L’exposition ne peut que subjuguer le visiteur par l’abondance, la richesse et la rareté des pièces anciennes. Comment en effet ne pas admirer les mosaïques de la synagogue romaine de Naro (Tunisie), la reconstitution de la salle de prières de celle de Doura Europos (Syrie), cet astrolabe à inscription en hébreu du XIVe siècle venu d’Espagne ou d’Italie, ces lampes ciselées de Fès, cette robe de mariée brodée de Bagdad, cette prééminence de l’écrit qui culmine avec la gueniza de la synagogue Ben Ezra du Caire et la copie du Mishneh Torah de Moïse Maïmonide datant du XIVe siècle… ?

Benjamin Stora, dans son introduction au catalogue de l’exposition (1) le souligne : le visiteur devrait y reconnaître en outre, à la fois dans l’espace et dans le temps et malgré différentes formes, « une remarquable cohérence d’ensemble ». Mais l’historien parle également de « diaspora » dès la quatrième ligne de son introduction.
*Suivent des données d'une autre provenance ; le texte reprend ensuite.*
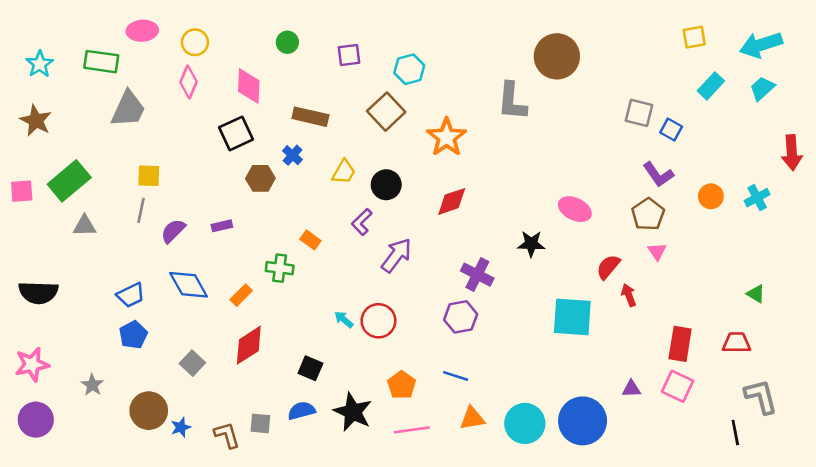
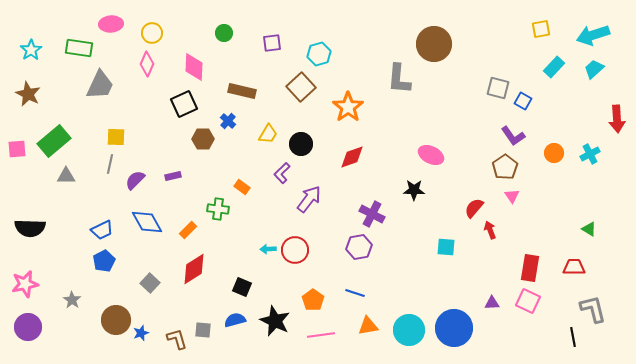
pink ellipse: (575, 209) -> (431, 155), moved
cyan square: (572, 317) -> (446, 247), size x0.6
cyan arrow: (344, 319) -> (268, 249), turned -42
Cette façon de désigner l’expansion du judaïsme dans les premiers siècles, dont la plupart des historiens s’accordent à dire qu’elle est en grande partie le fruit de conversions multiples et anciennes contribue à conforter cette image. En induisant la vision d’une diaspora quasiment originelle (biblique), on impose aussi — dans les panneaux, et surtout dans le catalogue — la notion d’« intégration » — plus ou moins réussie, en fonction notamment de l’application rigoriste ou pas de la dhimma (abolie dans l’empire ottoman en 1839) — des communautés juives dans les différents pays alors que, ainsi que le rappelle la pétition des intellectuels et artistes arabes, « la culture des juifs arabes fait partie intégrante de la culture arabe et la couper de ses racines est la négation d’une partie de la mémoire et de l’histoire arabes ».

Cela court de façon insidieuse dans les choix et l’architecture de cette exposition : une communauté singulière, presque « hors sol » depuis un exil initial de Palestine, dont la riche culture ne devrait pas grand-chose aux autres communautés locales dans les pays dans lesquels elle s’est déployée. L’importance des modes de vie partagés au quotidien d’une part et des échanges intellectuels (Al-Andalus) de l’autre, sans être totalement niée, n’est pas vraiment mise en valeur. C’est l’unité religieuse qui est vue comme le véritable ciment des communautés juives jusqu’au milieu du XVIIe siècle (2), ce dont attestent en particulier les artefacts religieux. Avec pour conséquence principale « la circulation des textes entre des communautés dont la dispersion géographique est extrême ».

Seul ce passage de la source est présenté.